◆ Task to complete ◆
Begin at the top of the records below and print each line exactly until the line containing "yang menarik pada ruangan Anda." has been printed; any pictures are to be left out.

◆ Saved entries ◆

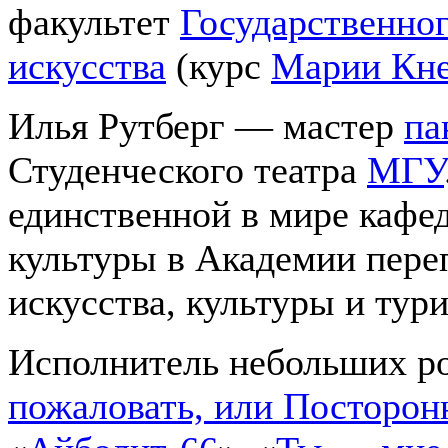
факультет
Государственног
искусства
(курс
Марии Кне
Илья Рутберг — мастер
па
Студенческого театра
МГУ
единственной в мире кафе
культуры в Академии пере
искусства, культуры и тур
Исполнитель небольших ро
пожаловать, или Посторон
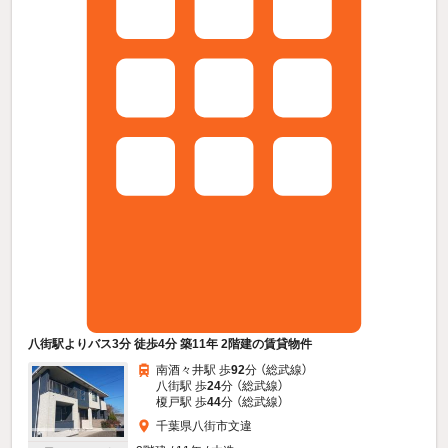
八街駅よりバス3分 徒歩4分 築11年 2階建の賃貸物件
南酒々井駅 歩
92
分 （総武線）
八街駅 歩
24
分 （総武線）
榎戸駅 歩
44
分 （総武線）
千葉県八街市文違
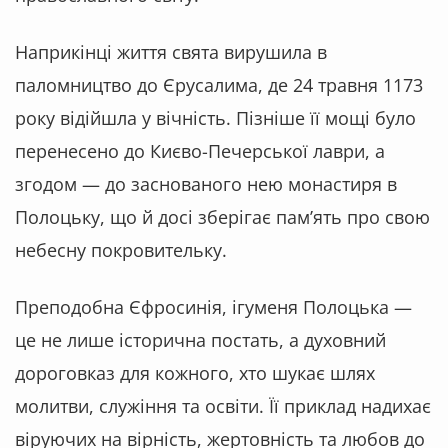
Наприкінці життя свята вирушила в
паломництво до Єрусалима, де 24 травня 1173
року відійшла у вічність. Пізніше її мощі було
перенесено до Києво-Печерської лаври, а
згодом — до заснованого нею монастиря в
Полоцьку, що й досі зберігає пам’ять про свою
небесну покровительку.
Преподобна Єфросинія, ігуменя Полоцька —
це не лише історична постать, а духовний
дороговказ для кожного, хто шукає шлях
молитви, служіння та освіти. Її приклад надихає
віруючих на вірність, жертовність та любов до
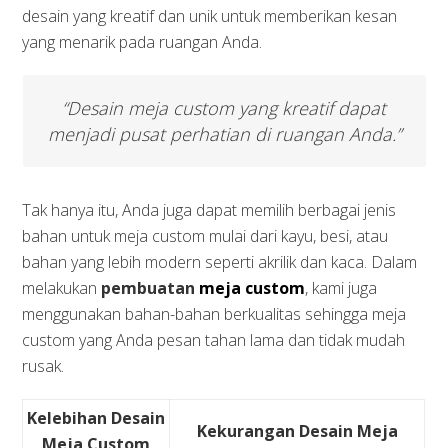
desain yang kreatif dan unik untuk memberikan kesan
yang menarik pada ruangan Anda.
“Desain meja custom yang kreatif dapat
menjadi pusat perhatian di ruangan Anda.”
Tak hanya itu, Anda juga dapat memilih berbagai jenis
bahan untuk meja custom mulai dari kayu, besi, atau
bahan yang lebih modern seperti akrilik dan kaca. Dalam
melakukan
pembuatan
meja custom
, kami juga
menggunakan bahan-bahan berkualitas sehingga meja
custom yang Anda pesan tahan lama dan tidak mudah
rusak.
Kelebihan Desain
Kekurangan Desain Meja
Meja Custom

◆ Solution to the problem ◆
факультет
Государственног
искусства
(курс
Марии Кне
Илья Рутберг — мастер
па
Студенческого театра
МГУ
единственной в мире кафе
культуры в Академии пере
искусства, культуры и тур
Исполнитель небольших ро
пожаловать, или Посторон
八街駅よりバス3分 徒歩4分 築11年 2階建の賃貸物件
南酒々井駅 歩
92
分 （総武線）
八街駅 歩
24
分 （総武線）
榎戸駅 歩
44
分 （総武線）
千葉県八街市文違
Наприкінці життя свята вирушила в
паломництво до Єрусалима, де 24 травня 1173
року відійшла у вічність. Пізніше її мощі було
перенесено до Києво-Печерської лаври, а
згодом — до заснованого нею монастиря в
Полоцьку, що й досі зберігає пам’ять про свою
небесну покровительку.
Преподобна Єфросинія, ігуменя Полоцька —
це не лише історична постать, а духовний
дороговказ для кожного, хто шукає шлях
молитви, служіння та освіти. Її приклад надихає
віруючих на вірність, жертовність та любов до
desain yang kreatif dan unik untuk memberikan kesan
yang menarik pada ruangan Anda.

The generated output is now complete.